Nokia 8800 Carbon Arte is equipped with a 3 megapixel camera with autofocus. It may not be the most impressive in terms of specs, but is surely the best among the Nokia premium mobiles. Typical Series 40, the camera settings are few, but that makes them simpler and easier to use. The settings include white balance, three photo quality options going form basic to high, and various effects. Sequence shots and shooting in both portrait and landscape mode are also among the available extras.
Unluckily, as mentioned, there is no flash on the device, which makes photos in low light conditions unusable. Even in good conditions the photo quality is not be on par with the best 3 megapixel cameraphones such as the Sony Ericsson K810. In general the detail is high, but the colors are oversaturated and the noise levels are high not only in the shadow areas, but in the well lit ones too. Just look at the skies from the samples below and you will get the idea.

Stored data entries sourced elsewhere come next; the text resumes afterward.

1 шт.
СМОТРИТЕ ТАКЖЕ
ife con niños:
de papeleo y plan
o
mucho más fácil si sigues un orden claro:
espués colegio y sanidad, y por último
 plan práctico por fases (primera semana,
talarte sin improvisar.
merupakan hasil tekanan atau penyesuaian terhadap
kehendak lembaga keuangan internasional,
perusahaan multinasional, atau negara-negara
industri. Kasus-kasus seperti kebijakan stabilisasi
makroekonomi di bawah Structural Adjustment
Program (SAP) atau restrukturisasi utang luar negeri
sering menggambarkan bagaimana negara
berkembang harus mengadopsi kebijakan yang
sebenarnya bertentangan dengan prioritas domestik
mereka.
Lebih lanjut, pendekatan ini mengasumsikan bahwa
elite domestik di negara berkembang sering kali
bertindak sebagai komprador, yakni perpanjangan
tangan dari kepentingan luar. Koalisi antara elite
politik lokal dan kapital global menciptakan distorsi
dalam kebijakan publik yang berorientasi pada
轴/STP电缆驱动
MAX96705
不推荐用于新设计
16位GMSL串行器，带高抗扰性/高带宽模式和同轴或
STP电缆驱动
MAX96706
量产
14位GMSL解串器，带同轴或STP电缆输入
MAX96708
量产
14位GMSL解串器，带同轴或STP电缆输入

There are two letdowns about the camera that are not directly related to picture quality. The first is the absence of lens cover. The Nokia 8800 Carbon Arte camera only relies on the fact that it is a tad sunk in the surface to avoid scratches. We don't find that enough for such a phone but the Nokia R&D team probably though that lens protection would ruin the design. Anyway, this is maybe the best reason to carry your phone around in the leather case that comes in the retail package.

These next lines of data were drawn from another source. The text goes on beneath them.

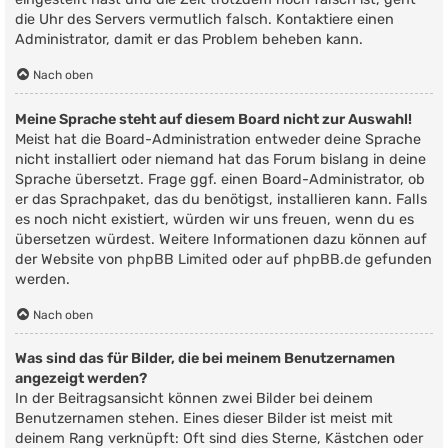
die Uhr des Servers vermutlich falsch. Kontaktiere einen
Administrator, damit er das Problem beheben kann.
Nach oben
Meine Sprache steht auf diesem Board nicht zur Auswahl!
Meist hat die Board-Administration entweder deine Sprache
nicht installiert oder niemand hat das Forum bislang in deine
Sprache übersetzt. Frage ggf. einen Board-Administrator, ob
er das Sprachpaket, das du benötigst, installieren kann. Falls
es noch nicht existiert, würden wir uns freuen, wenn du es
übersetzen würdest. Weitere Informationen dazu können auf
der Website von
phpBB Limited
oder auf
phpBB.de
gefunden
werden.
Nach oben
Was sind das für Bilder, die bei meinem Benutzernamen
angezeigt werden?
In der Beitragsansicht können zwei Bilder bei deinem
Benutzernamen stehen. Eines dieser Bilder ist meist mit
deinem Rang verknüpft: Oft sind dies Sterne, Kästchen oder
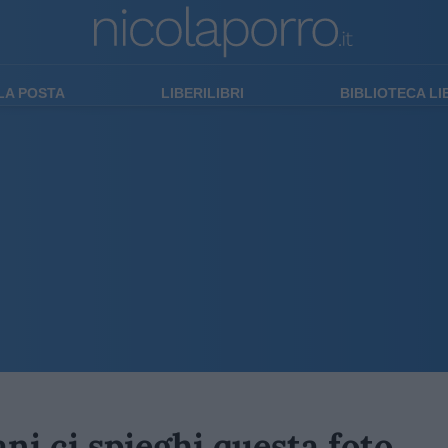
LA POSTA
LIBERILIBRI
BIBLIOTECA L
ni ci spieghi questa foto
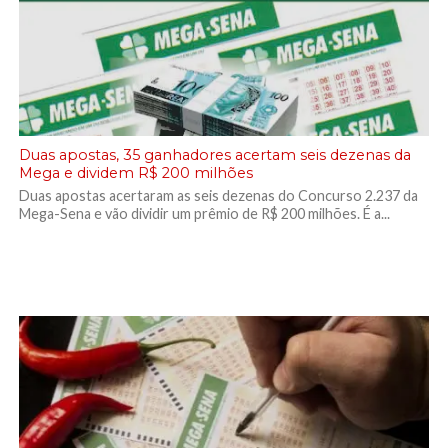
Duas apostas, 35 ganhadores acertam seis dezenas da
Mega e dividem R$ 200 milhões
Duas apostas acertaram as seis dezenas do Concurso 2.237 da
Mega-Sena e vão dividir um prêmio de R$ 200 milhões. É a...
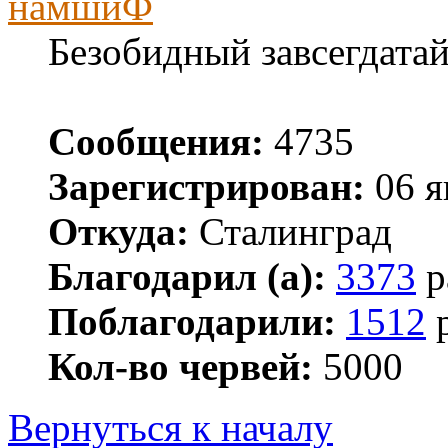
намшиФ
Безобидный завсегдата
Сообщения:
4735
Зарегистрирован:
06 я
Откуда:
Сталинград
Благодарил (а):
3373
р
Поблагодарили:
1512
р
Кол-во червей:
5000
Вернуться к началу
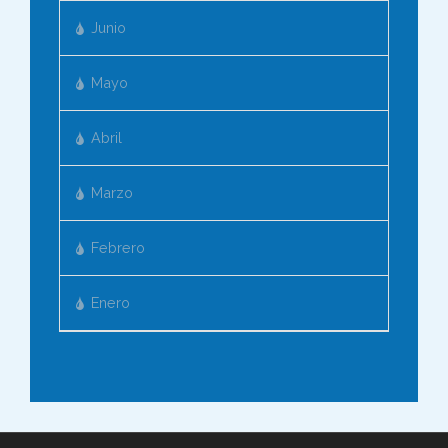
Junio
Mayo
Abril
Marzo
Febrero
Enero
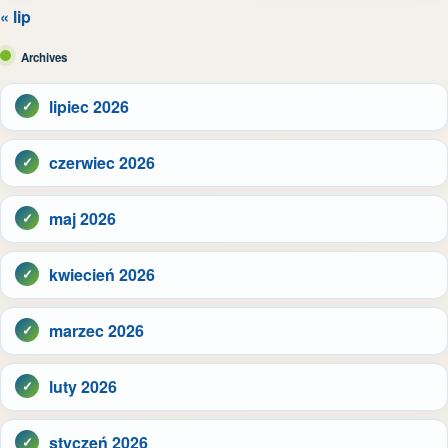
« lip
Archives
lipiec 2026
czerwiec 2026
maj 2026
kwiecień 2026
marzec 2026
luty 2026
styczeń 2026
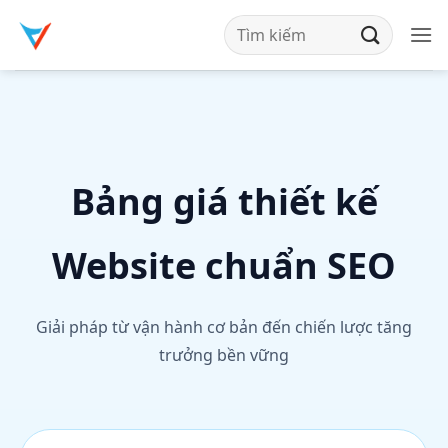
Bỏ
qua
nội
dung
Bảng giá thiết kế
Website chuẩn SEO
Giải pháp từ vận hành cơ bản đến chiến lược tăng
trưởng bền vững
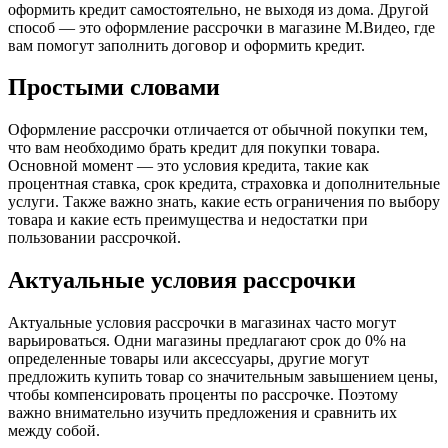
оформить кредит самостоятельно, не выходя из дома. Другой
способ — это оформление рассрочки в магазине М.Видео, где
вам помогут заполнить договор и оформить кредит.
Простыми словами
Оформление рассрочки отличается от обычной покупки тем,
что вам необходимо брать кредит для покупки товара.
Основной момент — это условия кредита, такие как
процентная ставка, срок кредита, страховка и дополнительные
услуги. Также важно знать, какие есть ограничения по выбору
товара и какие есть преимущества и недостатки при
пользовании рассрочкой.
Актуальные условия рассрочки
Актуальные условия рассрочки в магазинах часто могут
варьироваться. Одни магазины предлагают срок до 0% на
определенные товары или аксессуары, другие могут
предложить купить товар со значительным завышением цены,
чтобы компенсировать проценты по рассрочке. Поэтому
важно внимательно изучить предложения и сравнить их
между собой.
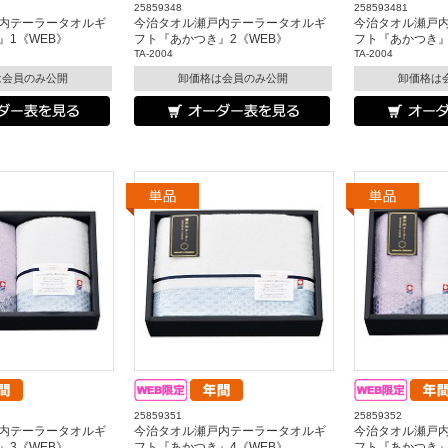
25859348
258593481
内テーラータオルギ
今治タオル瀬戸内テーラータオルギ
今治タオル瀬戸
』1《WEB》
フト『あかつき』2《WEB》
フト『あかつき』
TA-2004
TA-2004
は会員のみ公開
卸価格は会員のみ公開
卸価格は
25859351
25859352
内テーラータオルギ
今治タオル瀬戸内テーラータオルギ
今治タオル瀬戸
』3《WEB》
フト『あかつき』4《WEB》
フト『あかつき』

The lack of a dedicated camera button is another real disappointment when it comes to operating the camera. It is quite uncomfortable, especially when shooting in landscape mode, to use the confirm button of the D-pad for that purpose. Besides, the function of the capture key changes to delete once a photo is taken which we don't quite understand. Although erasing a photo by accident is very unlikely, as confirmation is still required, we can't help wishing the Nokia designers did better here.
Finally a few words about the camera speed. Nokia 8800 Carbon Arte is about as fast as the senior member of the prism family - the Nokia 7900. This means that it's a decent performer and it won't take ages to take a photo. Still, don't expect it to be as quick as the Sony Ericsson Cyber-shot phones. After all, the Carbon Arte doesn't presume to be a cameraphone.
The Nokia 8800 Carbon Arte also manages video recording. It can capture videos in VGA resolution. The frame rate is only 15fps and that is quite a downer, plus we already saw the way more modest 3600 slide do exactly that. Nevertheless, on most occasions videos turn out nice. The videos are captured in 3GP format and their length is only limited by the free memory available. All in all, the Nokia 8800 Carbon Arte offers a very good performance for a non-cameraphone.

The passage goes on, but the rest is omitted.